図 1 Mesh Model(100*100*100メッシュ)
図2に要素数とCPU時間の関係を示します。Pentium 4 2.53GHz, Windows XP, 2Gbyte Memoryとの比較を示します。AMD Opteronでは、2CPUでほぼ同性能を示しました。1CPUでは、その1.6倍程度の性能を得ました。2CPUでの速度の低下の原因は不明ですが、メモリアクセス等で競合が起こっているためかと思われます。

図2計算CPU時間
使用メモリ量は図3のようになっています。同じ計算でPentium機より多くのメモリを要しているのは、プログラムの中でポインターが32Bitより64Bitに大きくなり、それを格納するメモリ量が増えたためです。500万要素でほぼ10Gbyteのメモリを要します。

図3使用メモリ
本機の搭載メモリが2CPU時6Gbyteですので、使用メモリが搭載メモリを超過しており、実行時にページングを起こします。この結果、実行実時間は図4のように長くなります。ただし、使用メモリが搭載メモリの1.5倍程度まではあまり速度の低下は見られませんでした。それ以上になると、急激に実行実時間が大きくなり、実用的では無くなります。図4で最大時583.2万要素の解析を行っていますが、このとき、必要メモリは10GByteを超え、実行実時間は43時間にもなっています。Opteronでは最大12Gbyteのメモリを搭載することができ、1000万要素程度の解析が速度の低下無しに可能かと思われます。

図4. 6 CPU時間と実行実時間
(2CPU, 6Gbyte)
EMSolutionは現状、並列化されていませんので、マルチCPUによる並列化による1ジョブの速度向上は望めません。しかし、2ジョブ以上を同時に実行する場合には計算時間の短縮が予想されます。図5に2CPUにおいて、2ジョブを同時実行した場合の計算時間を示します。100万要素のときは、ほぼ同時に実行が完了し、計算時間の短縮が計れます。しかし、274万要素の時は、実行実時間が一方のジョブでCPU時間の倍くらい必要とされ、結果的には2ジョブをシーケンシャルに実行した方が有利となります。このとき、1ジョブで必要とされるメモリ量は5Gbyte程度ですので、ページングが頻繁に起こり、このような結果となったと思われます。搭載メモリ量を増すことのより、解決されると思われます。

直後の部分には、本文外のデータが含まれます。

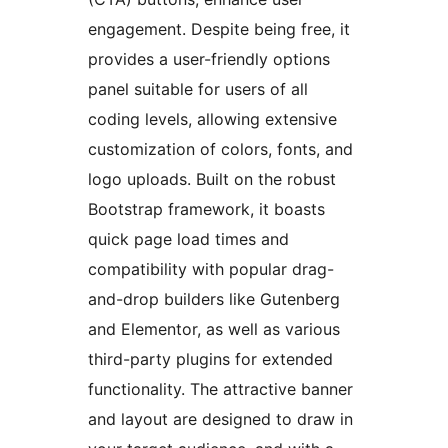
engagement. Despite being free, it
provides a user-friendly options
panel suitable for users of all
coding levels, allowing extensive
customization of colors, fonts, and
logo uploads. Built on the robust
Bootstrap framework, it boasts
quick page load times and
compatibility with popular drag-
and-drop builders like Gutenberg
and Elementor, as well as various
third-party plugins for extended
functionality. The attractive banner
and layout are designed to draw in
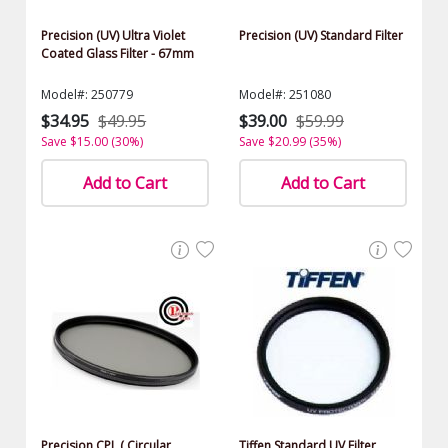
Precision (UV) Ultra Violet
Precision (UV) Standard Filter
Coated Glass Filter - 67mm
Model#: 250779
Model#: 251080
$34.95
$49.95
$39.00
$59.99
Save $15.00 (30%)
Save $20.99 (35%)
Add to Cart
Add to Cart
Precision CPL ( Circular
Tiffen Standard UV Filter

図5. 2ジョブ同時実行時のCPU時間と実行時間(2CPU, 6Gbyte)
本機で12Gbyteのメモリを搭載すれば、1000万要素(6面体)の解析ができそうです。ただ、このベンチマークは線形静磁場の最も簡単な場合です。この場合でも1ステップの解析をするのに4時間以上の計算実時間が必要と考えられます。非線形計算や過渡解析を考えますと、500万要素程度が現実的なところと思われます。